Sandy Clee, a Simcoe County District School Board (SCDSB) senior planner (and author of this post), was awarded an Evergreen City Builders Award, the Toyota Playground Placemaker Award, in September 2016. The award recognizes outstanding innovation in the creation of children’s nature playgrounds. Sandy has been an integral part of the team responsible for creating a new standard for ‘green’ spaces and outdoor classrooms in the SCDSB.
Historically, school yards were a vibrant place for children to play, learn and grow. More recently, they have become a place for children to gather at recess. We fenced the perimeter of the yards, with smaller fenced areas to secure the most vulnerable students, kindergarten children. We cleared natural areas. Vegetation is minimized, with no muddy spots and definitely no wet areas. All of this has been replaced with manufactured playground equipment, in the name of safety.

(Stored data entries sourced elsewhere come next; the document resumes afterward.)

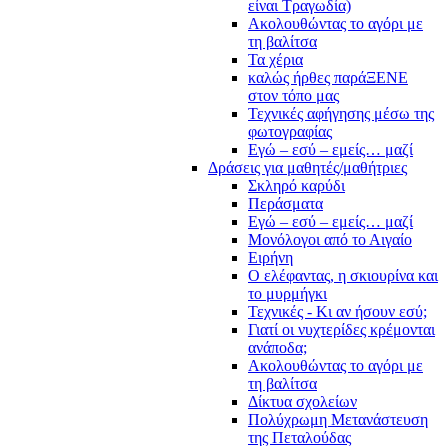
είναι Τραγωδία)
Ακολουθώντας το αγόρι με
τη βαλίτσα
Τα χέρια
καλώς ήρθες παράΞΕΝΕ
στον τόπο μας
Τεχνικές αφήγησης μέσω της
φωτογραφίας
Εγώ – εσύ – εμείς… μαζί
Δράσεις για μαθητές/μαθήτριες
Σκληρό καρύδι
Περάσματα
Εγώ – εσύ – εμείς… μαζί
Μονόλογοι από το Αιγαίο
Ειρήνη
Ο ελέφαντας, η σκιουρίνα και
το μυρμήγκι
Τεχνικές - Κι αν ήσουν εσύ;
Γιατί οι νυχτερίδες κρέμονται
ανάποδα;
Ακολουθώντας το αγόρι με
τη βαλίτσα
Δίκτυα σχολείων
Πολύχρωμη Μετανάστευση
της Πεταλούδας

These fences and formulaic play spaces have an effect on the school community. Evening and weekend free play at schools is less frequent. Students see no value in their school yard because they have no personal connection and no sense of ownership of the space. Natural play has been replaced with organized, supervised sports, and children are losing their ability to play, wonder, experience and imagine.
Simcoe County District School Board (SCDSB) staff observed these changes, and decided to dabble in the world of wonder. We wondered what would happen if children were not fenced in small pens, if the outdoors was considered an extension of the classroom and if school yards had natural areas. We explored what beneficial risk looks like, how families might use naturalized school yards and how educators genuinely feel about leading classes outside.
Now, after seven years of careful planning, we’ve removed fences, naturalized playground space, developed an outdoor curriculum guide and provided professional development opportunities and other support for educators.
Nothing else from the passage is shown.